I miss Duke -- and I don’t mean John Wayne
Chuck Wenk and his pet parrot, Duke
Updated: March 29, 2012 3:35PM
I’ve rarely spoken about Duke, who has been sharing my office for almost 30 years.
Duke has always been a beautiful green-and-yellow “Blue Amazon” parrot who loves me and my daughter Wendy, spending lots of time on our shoulders, walking around the office with us. He could never really fly, as we’ve kept his wings clipped regularly -- though on rare occasions, if something disturbed him (like my son, who just never hit it off with Duke for some reason), he’d flap his wings enough to move to another desk in the office. And he was once found walking the floor during the security guard’s nightly check, and the security guard was never quite the same after that!
I’ve taken him across the street in Highland Park to the bank, and even to my grandson Sam’s class at the old Lake Bluff Central School for “Pirate Day,” where I spoke to the kids about why parrots are usually loyal to just one person, and why that worked well for pirates (and sole practitioners) over the years. One of the fifth-graders asked me back then who would take the parrot if something happened to me. I told him my son or daughter would.
“Well who will get him if your kids aren’t here?” he asked.
“In that case, you!” I chirped.
Duke was always the star of our holiday building party, where we would put him out in the lobby to greet the public for a few hours.
Wendy (Wenk) and I regularly pet his feathers and held him, while my son Wes -- who bravely fed him on weekends -- wouldn’t even attempt to pet him, even if he put on full catcher’s gear, including mask and chest protector.

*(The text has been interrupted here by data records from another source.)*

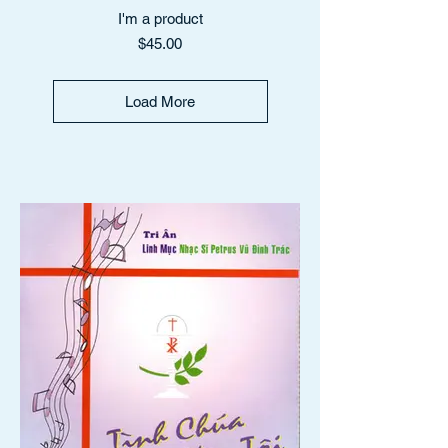
I'm a product
Price
$45.00
Load More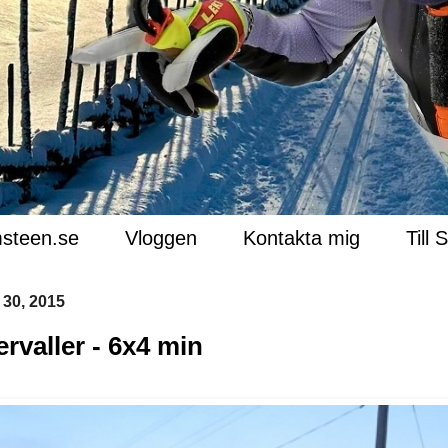
steen.se
Vloggen
Kontakta mig
Till 
30, 2015
ervaller - 6x4 min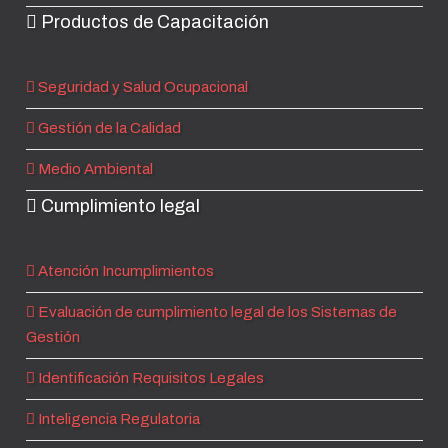
Productos de Capacitación
Seguridad y Salud Ocupacional
Gestión de la Calidad
Medio Ambiental
Cumplimiento legal
Atención Incumplimientos
Evaluación de cumplimiento legal de los Sistemas de
Gestión
Identificación Requisitos Legales
Inteligencia Regulatoria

Duke had been really healthy for those 30 years, shedding lots of feathers during “molting season” and often squawking loud enough that only his true owner could share an office with him (he never really embraced the two words I tried to teach him at our insurance business: “Claim denied!”). All of a sudden recently, he was strangely quiet, and had his eyes closed most of the day. That first night Wendy stayed with him all night, feeding him orange slices and water every hour. He made it through the night, but when he wasn’t much better that next morning, we called everybody we knew, to find a traveling bird doctor.
Neighbor Carol Weinstock in Lake Bluff rushed home to give us the number of her vet, but she and a few others did not treat birds. Others suggested 24-hour bird hospitals in the area, but two good friends urged me to bring him quickly to their favorite bird and animal hospital…which was a wonderful place that obviously specialized in treating parrots and all sorts of birds. Unfortunately, Dukie didn’t make it, and we just didn’t get there in time.

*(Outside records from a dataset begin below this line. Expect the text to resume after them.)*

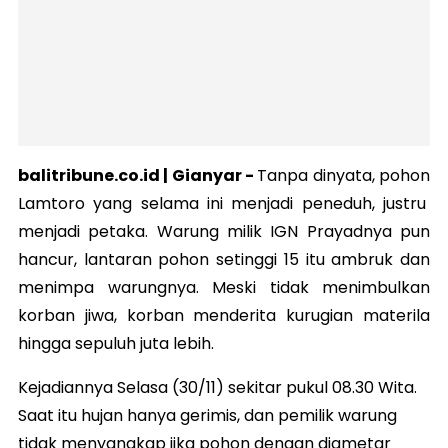
balitribune.co.id |
Gianyar
-
Tanpa dinyata, pohon
Lamtoro yang selama ini menjadi peneduh, justru
menjadi petaka. Warung milik IGN Prayadnya pun
hancur, lantaran pohon setinggi 15 itu ambruk dan
menimpa warungnya. Meski tidak menimbulkan
korban jiwa, korban menderita kurugian materila
hingga sepuluh juta lebih.
Kejadiannya Selasa (30/11) sekitar pukul 08.30 Wita.
Saat itu hujan hanya gerimis, dan pemilik warung
tidak menyangkap jika pohon dengan diametar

Steve Amdur and the Strusiners, our landlords, never flinched and always welcomed Duke from the beginning. And lots of tenants would bring their kids in to give him a peanut or talk to him. Duke loved kids and would usually perform his little trick where he would grab a peanut from me, right from my mouth!
At least for a while now, I may actually hear every word of my phone calls, as that background squawking won’t be drowning them out. That may be just too quiet for me!